• [Problem details]: Reproduce the records. Keep every word exact and include no images.
----- Recorded data
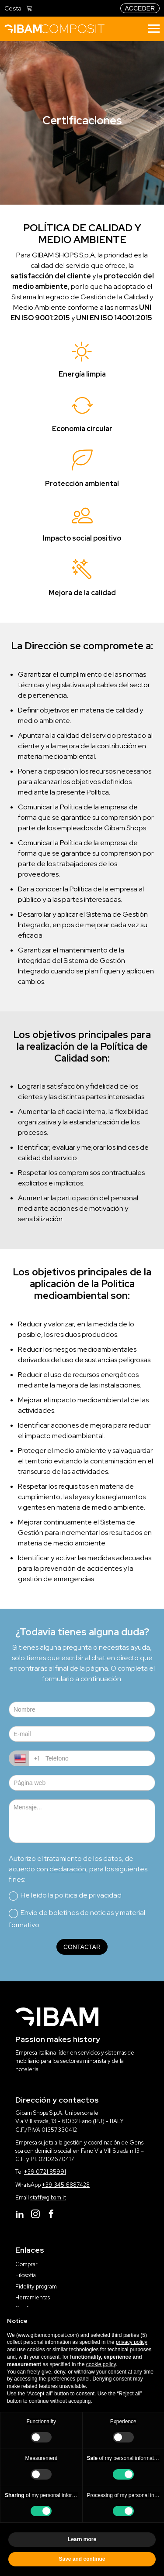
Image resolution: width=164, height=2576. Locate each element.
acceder (140, 8)
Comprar (26, 2264)
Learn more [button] (82, 2539)
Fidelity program (36, 2286)
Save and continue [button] (82, 2559)
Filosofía (25, 2275)
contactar (82, 1946)
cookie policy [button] (101, 2364)
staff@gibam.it (48, 2197)
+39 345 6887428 (66, 2185)
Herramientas (32, 2297)
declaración (67, 1869)
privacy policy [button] (131, 2342)
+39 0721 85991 (45, 2171)
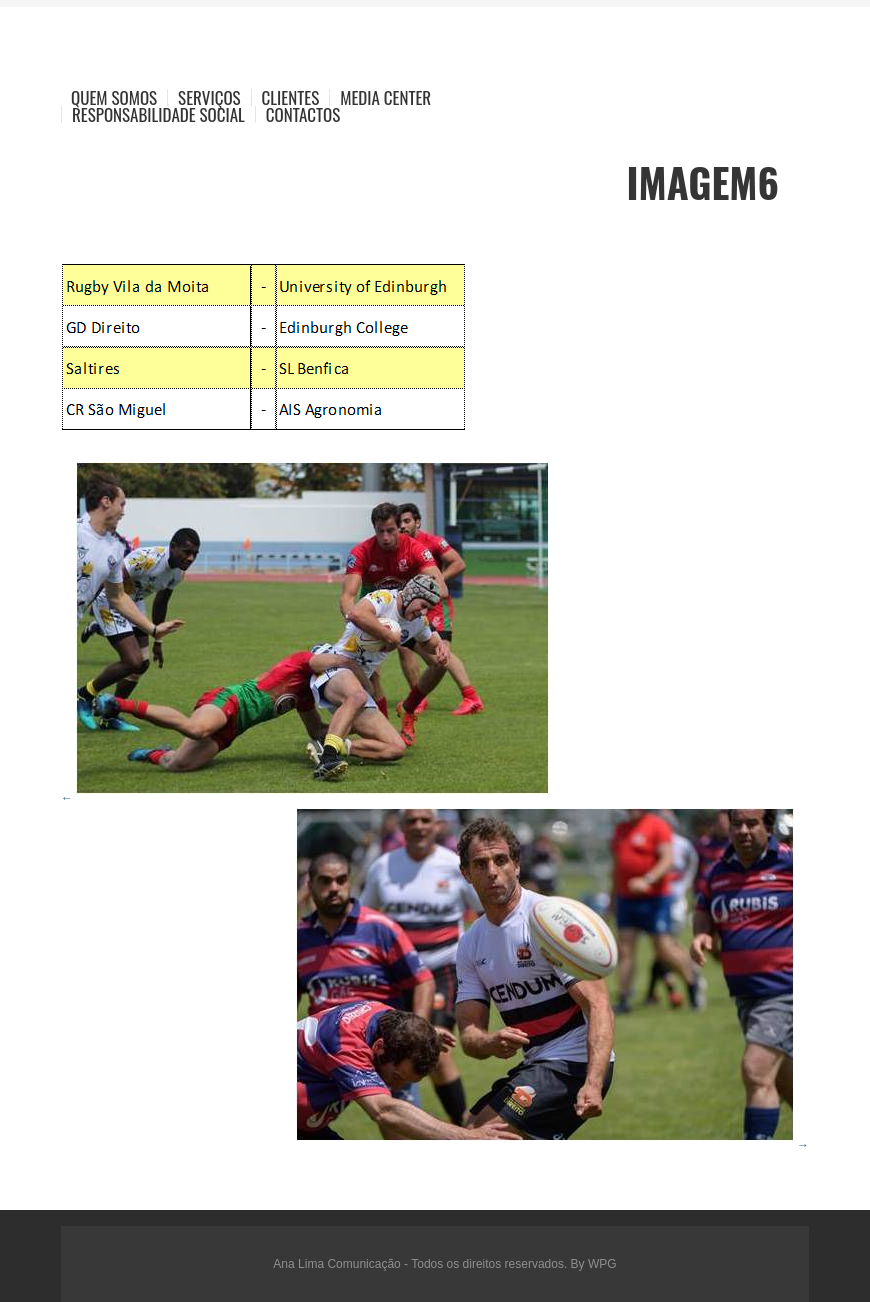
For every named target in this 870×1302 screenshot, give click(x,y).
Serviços (209, 97)
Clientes (291, 97)
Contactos (303, 114)
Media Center (385, 97)
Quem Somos (114, 97)
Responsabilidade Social (158, 114)
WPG (602, 1264)
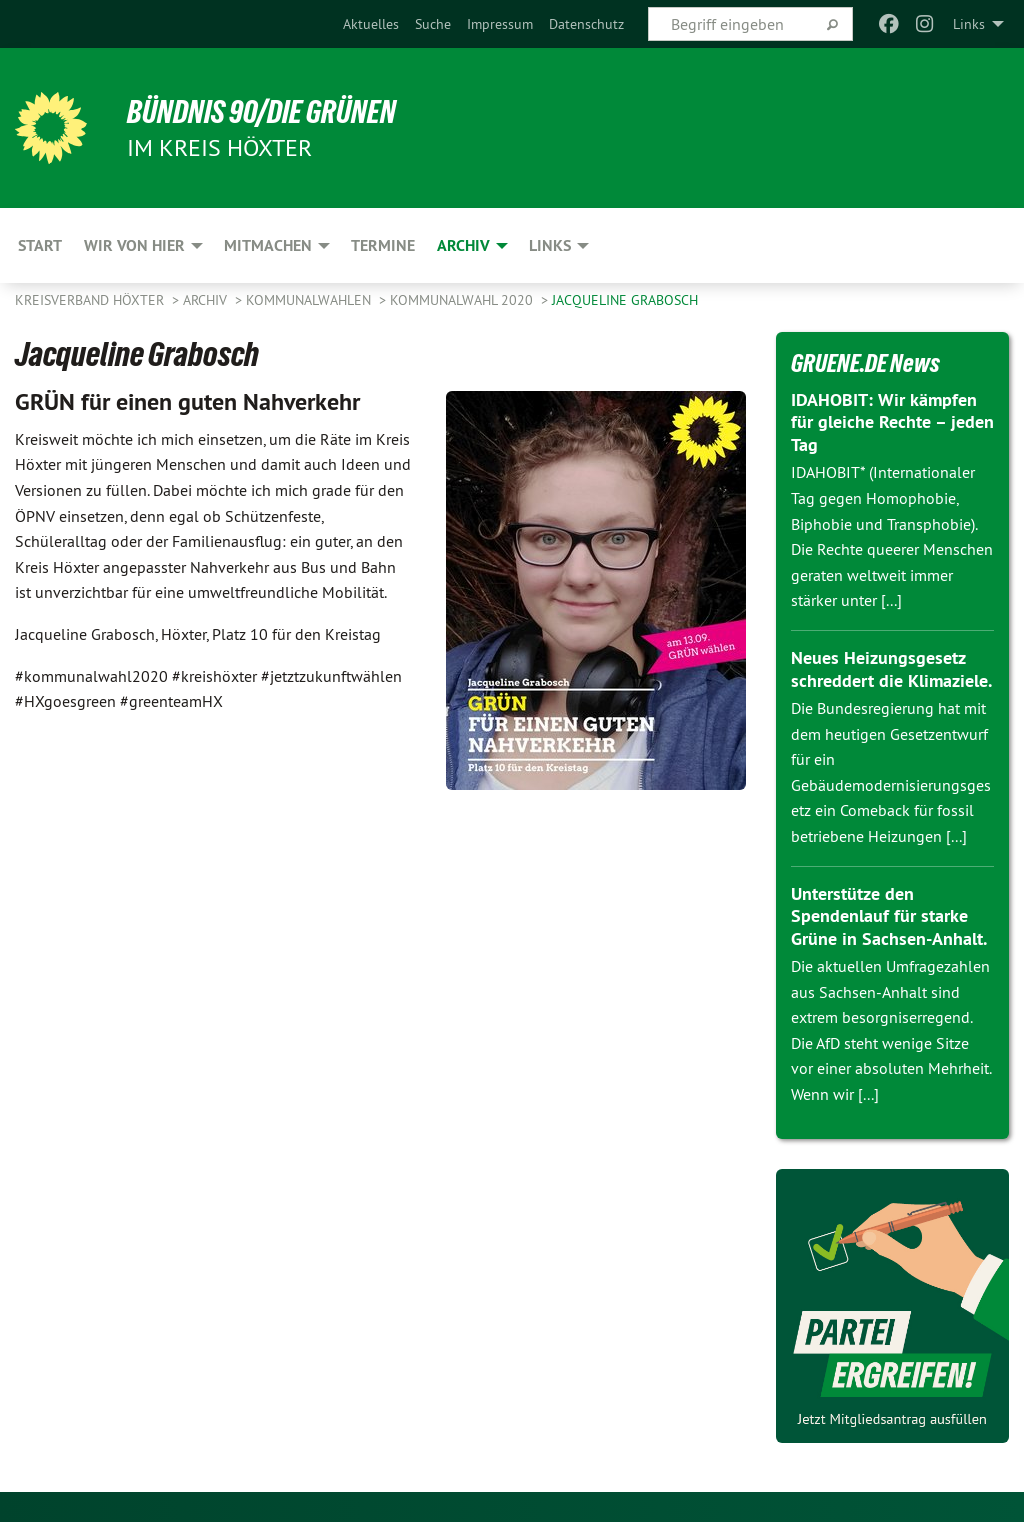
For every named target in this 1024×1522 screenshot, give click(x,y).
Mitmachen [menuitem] (268, 245)
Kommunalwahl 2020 (463, 300)
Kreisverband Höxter (91, 300)
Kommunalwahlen (310, 300)
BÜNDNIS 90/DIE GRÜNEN (261, 112)
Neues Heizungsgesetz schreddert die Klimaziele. (891, 669)
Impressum (500, 24)
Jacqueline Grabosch (625, 300)
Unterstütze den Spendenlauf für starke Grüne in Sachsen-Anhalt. (889, 916)
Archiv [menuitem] (463, 245)
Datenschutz (586, 24)
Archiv (207, 300)
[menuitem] (371, 24)
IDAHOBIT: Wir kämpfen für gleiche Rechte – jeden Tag (892, 422)
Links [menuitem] (969, 24)
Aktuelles (371, 24)
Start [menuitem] (40, 245)
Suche (433, 24)
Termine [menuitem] (383, 245)
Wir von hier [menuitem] (134, 245)
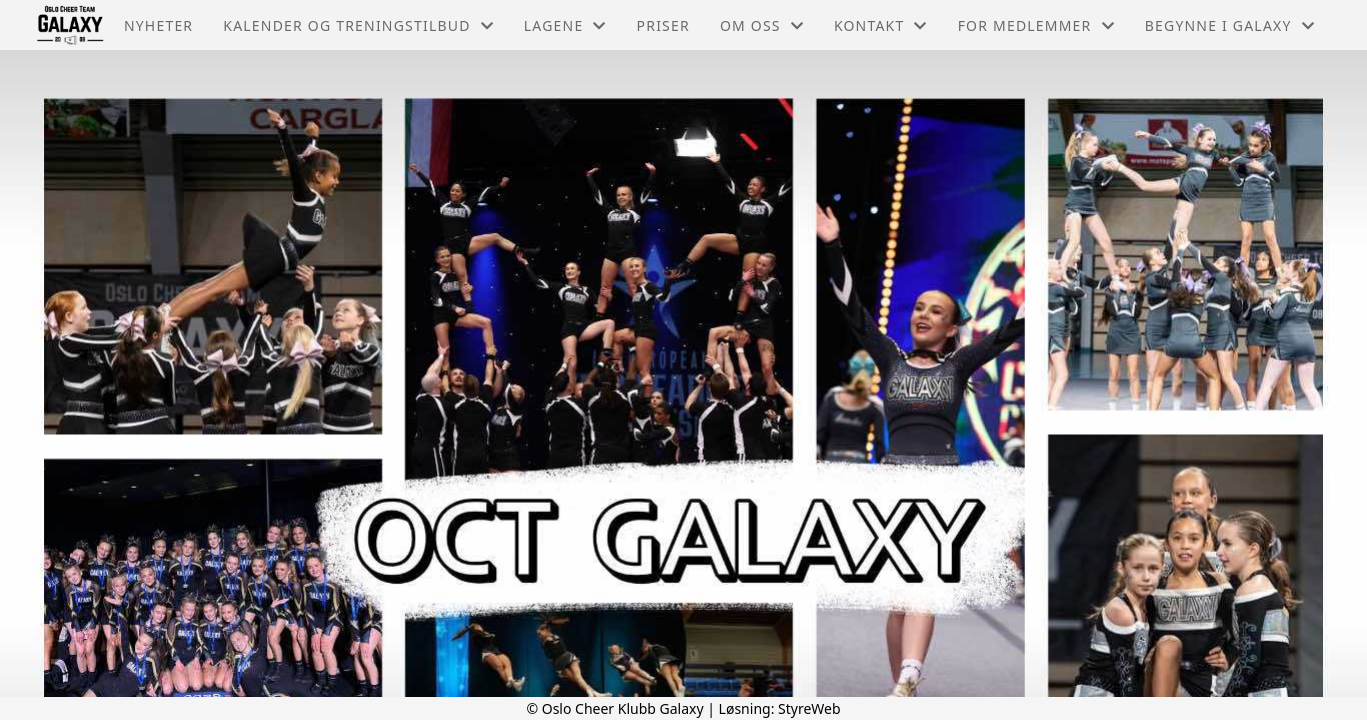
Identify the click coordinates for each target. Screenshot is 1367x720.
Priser (663, 25)
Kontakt (881, 25)
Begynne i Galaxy (1230, 25)
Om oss (762, 25)
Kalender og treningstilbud (358, 25)
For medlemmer (1036, 25)
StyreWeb (809, 708)
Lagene (565, 25)
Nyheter (158, 25)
----------
• [Answer for the task]:
Image resolution: width=164, height=2576. Locate each element.
acceder (140, 8)
Comprar (26, 2264)
Learn more [button] (82, 2539)
Fidelity program (36, 2286)
Save and continue [button] (82, 2559)
Filosofía (25, 2275)
contactar (82, 1946)
cookie policy [button] (101, 2364)
staff@gibam.it (48, 2197)
+39 345 6887428 (66, 2185)
Herramientas (32, 2297)
declaración (67, 1869)
privacy policy [button] (131, 2342)
+39 0721 85991 (45, 2171)
For every named target in this 870×1302 screenshot, give click(x,y).
Serviços (209, 97)
Clientes (291, 97)
Contactos (303, 114)
Media Center (385, 97)
Quem Somos (114, 97)
Responsabilidade Social (158, 114)
WPG (602, 1264)
For every named target in this 1024×1522 screenshot, give click(x,y).
Mitmachen [menuitem] (268, 245)
Kommunalwahl 2020 (463, 300)
Kreisverband Höxter (91, 300)
Kommunalwahlen (310, 300)
BÜNDNIS 90/DIE GRÜNEN (261, 112)
Neues Heizungsgesetz schreddert die Klimaziele. (891, 669)
Impressum (500, 24)
Jacqueline Grabosch (625, 300)
Unterstütze den Spendenlauf für starke Grüne in Sachsen-Anhalt. (889, 916)
Archiv [menuitem] (463, 245)
Datenschutz (586, 24)
Archiv (207, 300)
[menuitem] (371, 24)
IDAHOBIT: Wir kämpfen für gleiche Rechte – jeden Tag (892, 422)
Links [menuitem] (969, 24)
Aktuelles (371, 24)
Start [menuitem] (40, 245)
Suche (433, 24)
Termine [menuitem] (383, 245)
Wir von hier [menuitem] (134, 245)
Identify the click coordinates for each target. Screenshot is 1367x720.
Priser (663, 25)
Kontakt (881, 25)
Begynne i Galaxy (1230, 25)
Om oss (762, 25)
Kalender og treningstilbud (358, 25)
For medlemmer (1036, 25)
StyreWeb (809, 708)
Lagene (565, 25)
Nyheter (158, 25)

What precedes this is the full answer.